Segment Start: EXTRACTED INFORMATION

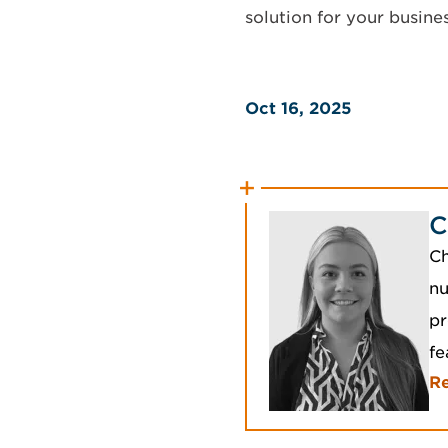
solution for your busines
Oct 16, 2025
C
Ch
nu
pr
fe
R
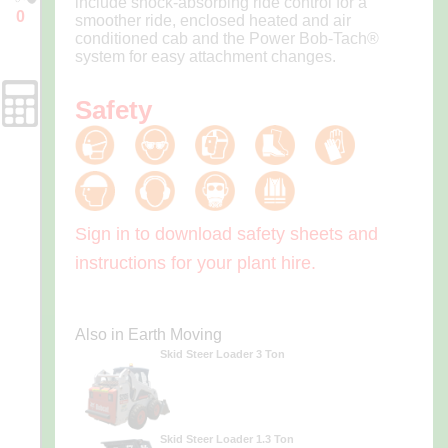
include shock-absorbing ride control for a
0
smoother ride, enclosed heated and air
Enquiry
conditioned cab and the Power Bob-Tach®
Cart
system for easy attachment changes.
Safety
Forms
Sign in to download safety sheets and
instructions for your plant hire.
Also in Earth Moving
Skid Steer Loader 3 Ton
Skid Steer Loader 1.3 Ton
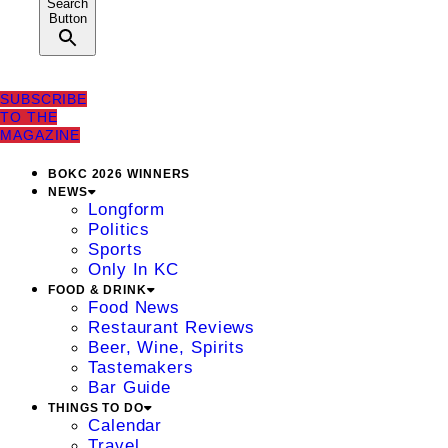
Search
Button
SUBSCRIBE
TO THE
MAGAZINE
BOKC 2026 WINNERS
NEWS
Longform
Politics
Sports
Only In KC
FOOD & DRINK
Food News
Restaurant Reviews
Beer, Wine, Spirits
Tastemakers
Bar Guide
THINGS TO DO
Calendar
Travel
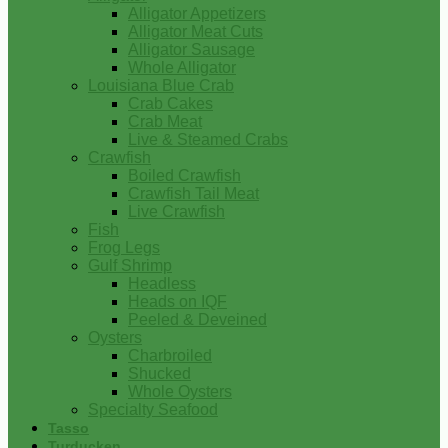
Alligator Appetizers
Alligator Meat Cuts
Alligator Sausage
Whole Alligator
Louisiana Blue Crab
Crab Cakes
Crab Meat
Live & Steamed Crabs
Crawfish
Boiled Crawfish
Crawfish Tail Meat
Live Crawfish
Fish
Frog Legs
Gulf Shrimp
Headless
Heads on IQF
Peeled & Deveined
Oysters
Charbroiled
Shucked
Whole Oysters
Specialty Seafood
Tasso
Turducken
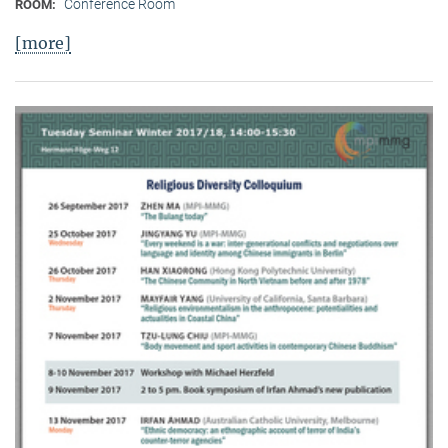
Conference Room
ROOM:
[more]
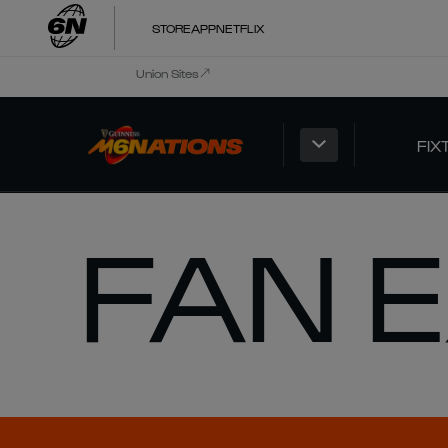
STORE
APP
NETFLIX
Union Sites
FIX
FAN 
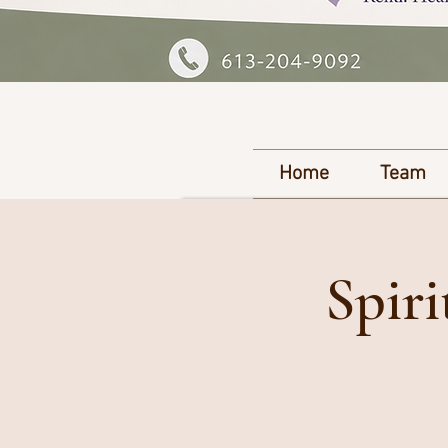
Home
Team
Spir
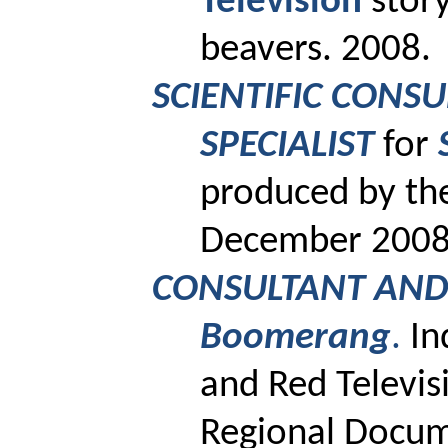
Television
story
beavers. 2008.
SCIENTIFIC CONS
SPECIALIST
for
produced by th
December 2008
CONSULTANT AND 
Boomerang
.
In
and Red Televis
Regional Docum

Segment End: EXTRACTED INFORMATION
Segment Start: EXTRACTED INFORMATION

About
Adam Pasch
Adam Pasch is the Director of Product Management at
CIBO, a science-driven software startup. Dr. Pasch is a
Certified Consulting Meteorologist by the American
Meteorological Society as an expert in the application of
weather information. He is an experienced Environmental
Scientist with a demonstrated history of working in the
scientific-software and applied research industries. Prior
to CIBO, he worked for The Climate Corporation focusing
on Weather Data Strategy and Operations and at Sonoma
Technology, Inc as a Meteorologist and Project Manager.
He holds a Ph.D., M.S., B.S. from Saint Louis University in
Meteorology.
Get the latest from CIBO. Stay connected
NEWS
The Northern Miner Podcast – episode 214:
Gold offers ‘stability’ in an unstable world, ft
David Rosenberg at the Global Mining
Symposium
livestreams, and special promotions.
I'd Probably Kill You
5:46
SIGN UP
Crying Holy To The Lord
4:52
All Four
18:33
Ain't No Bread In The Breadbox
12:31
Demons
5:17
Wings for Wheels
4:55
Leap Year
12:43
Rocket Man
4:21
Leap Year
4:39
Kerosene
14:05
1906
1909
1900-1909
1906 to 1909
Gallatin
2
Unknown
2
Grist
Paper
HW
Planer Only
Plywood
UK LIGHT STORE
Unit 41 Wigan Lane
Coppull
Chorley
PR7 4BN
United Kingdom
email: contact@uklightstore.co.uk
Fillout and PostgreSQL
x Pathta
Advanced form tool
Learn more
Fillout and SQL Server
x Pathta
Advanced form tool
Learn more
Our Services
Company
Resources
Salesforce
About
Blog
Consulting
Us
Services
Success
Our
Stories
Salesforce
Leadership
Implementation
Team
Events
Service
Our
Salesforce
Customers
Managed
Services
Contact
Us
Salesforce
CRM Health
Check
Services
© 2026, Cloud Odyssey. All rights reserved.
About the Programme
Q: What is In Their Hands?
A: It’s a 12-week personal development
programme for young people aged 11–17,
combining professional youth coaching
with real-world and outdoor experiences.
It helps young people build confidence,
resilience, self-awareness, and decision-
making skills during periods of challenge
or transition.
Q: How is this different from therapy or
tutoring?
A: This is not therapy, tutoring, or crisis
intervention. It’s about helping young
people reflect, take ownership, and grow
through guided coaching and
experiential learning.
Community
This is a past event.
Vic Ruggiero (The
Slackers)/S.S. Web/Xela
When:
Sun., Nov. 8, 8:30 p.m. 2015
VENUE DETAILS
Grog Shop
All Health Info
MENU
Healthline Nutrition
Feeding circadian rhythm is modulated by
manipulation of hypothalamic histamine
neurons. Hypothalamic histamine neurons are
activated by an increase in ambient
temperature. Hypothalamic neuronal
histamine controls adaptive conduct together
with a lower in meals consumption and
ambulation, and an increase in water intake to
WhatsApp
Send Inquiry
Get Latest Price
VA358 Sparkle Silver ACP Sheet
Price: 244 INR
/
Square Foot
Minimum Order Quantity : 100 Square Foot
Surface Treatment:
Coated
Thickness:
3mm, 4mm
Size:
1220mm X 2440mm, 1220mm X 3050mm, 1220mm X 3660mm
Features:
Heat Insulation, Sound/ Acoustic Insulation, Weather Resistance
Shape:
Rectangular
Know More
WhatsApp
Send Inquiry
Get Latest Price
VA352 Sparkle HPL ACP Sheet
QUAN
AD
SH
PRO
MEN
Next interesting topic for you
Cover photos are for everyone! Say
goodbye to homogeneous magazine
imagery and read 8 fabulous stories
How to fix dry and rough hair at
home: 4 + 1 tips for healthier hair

Segment End: EXTRACTED INFORMATION

WORK ORDER:
Although the records above contain pictures, the copy must not; set down exactly the lines from the one with "Gulf Shrimp" up to and including the one with "Regional Docum".

ANSWER TO THIS PROBLEM:
Gulf Shrimp
Headless
Heads on IQF
Peeled & Deveined
Oysters
Charbroiled
Shucked
Whole Oysters
Specialty Seafood
Tasso
Turducken
Conference Room
ROOM:
[more]
STORE
APP
NETFLIX
Union Sites
FIX
FAN 
Home
Team
Spir
Television
story
beavers. 2008.
SCIENTIFIC CONS
SPECIALIST
for
produced by th
December 2008
CONSULTANT AND 
Boomerang
.
In
and Red Televis
Regional Docum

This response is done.